1948 – Birth of writer, Clare Boylan, in Dublin.

1951 – Birth of politician, Enda Kenny, in Co Mayo. He has been leader of Fine Gael since 2002 and Taoiseach since March 2011. He has also been Ireland’s Minister for Defence since 6 May 2016. He was a two-term Vice-President of the European People’s Party and was Ireland’s Minister for Tourism and Trade from 1994 to 1997.

1961 – Birth of Laura Magahy, head of development of Temple Bar, Dublin.

1968 – Birth of actor, Aidan Gillen, in Drumcondra, Dublin. He is best known for portraying Petyr ‘Littlefinger’ Baelish in the HBO series Game of Thrones, Tommy Carcetti in the HBO series The Wire, CIA operative Bill Wilson in The Dark Knight Rises, Stuart Alan Jones in the Channel 4 series Queer as Folk, and John Boy in the RTÉ Television series Love/Hate. He also hosted seasons 10 through 13 of Other Voices. Gillen has won two Irish Film and Television Awards and has been nominated for a British Academy Television Award, a British Independent Film Award, and a Tony Award.

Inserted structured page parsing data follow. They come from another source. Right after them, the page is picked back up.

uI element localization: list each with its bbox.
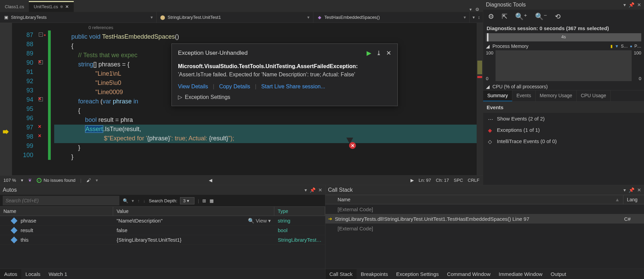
tab-output[interactable]: Output [547,269,570,279]
tab-memory-usage[interactable]: Memory Usage [536,90,577,101]
close-icon[interactable]: ✕ [386,49,391,57]
pin-icon[interactable]: ⊕ [60,4,63,9]
tab-events[interactable]: Events [512,90,536,101]
process-memory-chart[interactable]: 100 0 100 0 [496,50,632,81]
exception-popup: Exception User-Unhandled ▶ ⤓ ✕ Microsoft… [171,43,398,106]
tab-menu-caret-icon[interactable]: ▾ [469,7,472,12]
col-name[interactable]: Name ▲ [325,195,623,204]
stack-frame-external[interactable]: [External Code] [325,224,644,233]
close-icon[interactable]: ✕ [637,2,641,8]
col-name[interactable]: Name [0,207,113,216]
tab-breakpoints[interactable]: Breakpoints [357,269,392,279]
execution-pointer-icon [2,129,9,135]
editor-status-bar: 107 % ▾ ❦ ✓ No issues found | 🖌 ▾ ◀ ▶ Ln… [0,175,483,185]
dropdown-icon[interactable]: ▾ [623,187,626,193]
exception-settings-expander[interactable]: ▷ Exception Settings [178,94,391,100]
diagnostics-timeline[interactable]: 4s [486,33,641,41]
select-tool-icon[interactable]: ⇱ [502,12,508,21]
nav-up-icon[interactable]: ↑ [138,198,140,203]
search-icon[interactable]: 🔍 [123,198,128,203]
scroll-left-icon[interactable]: ◀ [209,178,212,183]
tab-callstack[interactable]: Call Stack [325,269,357,279]
nav-class[interactable]: ⬤ StringLibraryTest.UnitTest1▾ [157,12,313,23]
tree-icon[interactable]: ⊞ [202,198,206,203]
tab-class1[interactable]: Class1.cs [0,1,29,12]
pin-icon[interactable]: 📌 [629,187,634,193]
autos-row[interactable]: phrase "Name\tDescription"🔍View ▾ string [0,216,325,226]
split-icon[interactable]: ↕ [478,15,480,20]
event-show-events[interactable]: ⋯ Show Events (2 of 2) [483,113,644,124]
event-intellitrace[interactable]: ◇ IntelliTrace Events (0 of 0) [483,136,644,147]
zoom-in-icon[interactable]: 🔍⁺ [515,12,527,21]
code-editor[interactable]: 87 88 89 90 91 92 93 94 95 96 97 98 99 1… [0,23,483,175]
pin-icon[interactable]: 📌 [310,187,315,193]
issues-indicator[interactable]: ✓ No issues found [37,178,75,183]
live-share-link[interactable]: Start Live Share session... [261,84,325,90]
autos-row[interactable]: this {StringLibraryTest.UnitTest1} Strin… [0,235,325,245]
autos-header: Autos ▾ 📌 ✕ [0,185,325,195]
search-depth-select[interactable]: 3 ▾ [180,197,194,204]
pin-icon[interactable]: 📌 [629,2,634,8]
char-indicator[interactable]: Ch: 17 [436,178,449,183]
tab-exception-settings[interactable]: Exception Settings [392,269,443,279]
eol-indicator[interactable]: CRLF [468,178,479,183]
autos-panel-tabs: Autos Locals Watch 1 [0,269,325,279]
process-memory-header[interactable]: ◢ Process Memory ▮▼S… ●P… [486,43,641,49]
close-icon[interactable]: ✕ [637,187,641,193]
autos-row[interactable]: result false bool [0,226,325,235]
editor-tab-bar: Class1.cs UnitTest1.cs ⊕ ✕ ▾ ⚙ [0,0,483,12]
nav-method[interactable]: ◆ TestHasEmbeddedSpaces()▾ [313,12,470,23]
grid-icon[interactable]: ▦ [210,198,214,203]
editor-scrollbar[interactable] [477,23,483,175]
copy-details-link[interactable]: Copy Details [219,84,250,90]
magnifier-icon[interactable]: 🔍 [248,218,254,224]
tab-autos[interactable]: Autos [0,269,21,279]
diagnostics-header: Diagnostic Tools ▾ 📌 ✕ [483,0,644,10]
continue-icon[interactable]: ▶ [367,49,371,57]
dropdown-icon[interactable]: ▾ [305,187,307,193]
fold-gutter[interactable]: − ● − × − × × × [36,23,48,175]
stack-frame-external[interactable]: [External Code] [325,204,644,214]
nav-project[interactable]: ▣ StringLibraryTests▾ [0,12,157,23]
col-value[interactable]: Value [113,207,274,216]
fold-toggle-icon[interactable]: − [39,33,43,37]
references-count[interactable]: 0 references [54,23,477,32]
close-icon[interactable]: ✕ [318,187,322,193]
tab-locals[interactable]: Locals [21,269,44,279]
col-lang[interactable]: Lang [623,195,644,204]
current-execution-token: Assert [85,125,103,133]
tab-gear-icon[interactable]: ⚙ [475,7,479,12]
event-exceptions[interactable]: ◆ Exceptions (1 of 1) [483,124,644,136]
col-type[interactable]: Type [274,207,325,216]
stack-frame-current[interactable]: ➔ StringLibraryTests.dll!StringLibraryTe… [325,214,644,224]
cpu-header[interactable]: ◢ CPU (% of all processors) [486,84,641,89]
session-info: Diagnostics session: 0 seconds (367 ms s… [483,23,644,33]
reset-zoom-icon[interactable]: ⟲ [555,12,561,21]
autos-grid-header: Name Value Type [0,206,325,216]
gear-icon[interactable]: ⚙ [488,12,494,21]
scroll-right-icon[interactable]: ▶ [410,178,414,183]
tab-unittest1[interactable]: UnitTest1.cs ⊕ ✕ [29,1,74,12]
nav-down-icon[interactable]: ↓ [143,198,146,203]
indent-indicator[interactable]: SPC [454,178,463,183]
tab-watch1[interactable]: Watch 1 [45,269,71,279]
zoom-level[interactable]: 107 % [3,178,16,183]
tab-summary[interactable]: Summary [483,90,512,101]
class-icon: ⬤ [160,15,166,20]
brush-icon[interactable]: 🖌 [86,178,91,183]
zoom-out-icon[interactable]: 🔍⁻ [535,12,547,21]
tab-command-window[interactable]: Command Window [443,269,495,279]
tab-cpu-usage[interactable]: CPU Usage [577,90,611,101]
zoom-caret-icon[interactable]: ▾ [21,178,23,183]
view-details-link[interactable]: View Details [178,84,208,90]
exception-icon: ◆ [488,127,493,133]
pin-icon[interactable]: ⤓ [376,49,381,57]
close-icon[interactable]: ✕ [65,4,69,9]
variable-icon [11,237,17,243]
health-icon[interactable]: ❦ [28,178,32,183]
nav-caret-icon[interactable]: ▾ [473,15,475,20]
line-indicator[interactable]: Ln: 97 [419,178,431,183]
autos-search-input[interactable] [3,196,119,205]
dropdown-icon[interactable]: ▾ [623,2,626,8]
tab-immediate-window[interactable]: Immediate Window [494,269,547,279]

1969 – There was an explosion at a water pipeline between Lough Neagh and Belfast. It was later established that the bomb was planted by Loyalists who were members of the Ulster Volunteer Force (UVF) and the Ulster Protestant Volunteers (UPV).

1993 – Bishopsgate bombing – after a telephoned warning, the PIRA exploded a large bomb at Bishopsgate, London. It killed one civilian, wounded thirty others, and caused an estimated £350 million in damage (some reported estimates were as high as £1,000 million).

1996 – The IRA planted two bombs at Hammersmith Bridge, London. The bombs contained 30 pounds of Semtex and although the detonators went off the main charges failed to explode. There were no injuries and no damage was caused.

1998 – The Ulster Defence Association and Ulster Freedom Fighters’ Inner Council – the North’s largest loyalist paramilitary group – backed the Stormont Agreement, saying it secured the state’s place within the United Kingdom.

1998 – The second-largest ever construction project in the history of the State, a £120m drainage system designed to make Cork’s River Lee and Lough Mahon pollution free in four years time and create up to 500 jobs during construction, was announced.

2002 – The IRA was accused of being part of a global terrorist network after a US inquiry claimed the group had sent up to 15 members to Colombia to train Marxist rebels.

2003 – The United States backed British Prime Minister Tony Blair’s demand that the IRA should clarify its commitment to the peace process.

2004 – No. 1 ranked quizzer in the world, Pat Gibson, became the fourth contestant to win the £1m jackpot on the quiz show Who Wants to Be a Millionaire? Born in Co Galway, he is a multiple world champion in quizzing and one of the world’s most successful quiz players.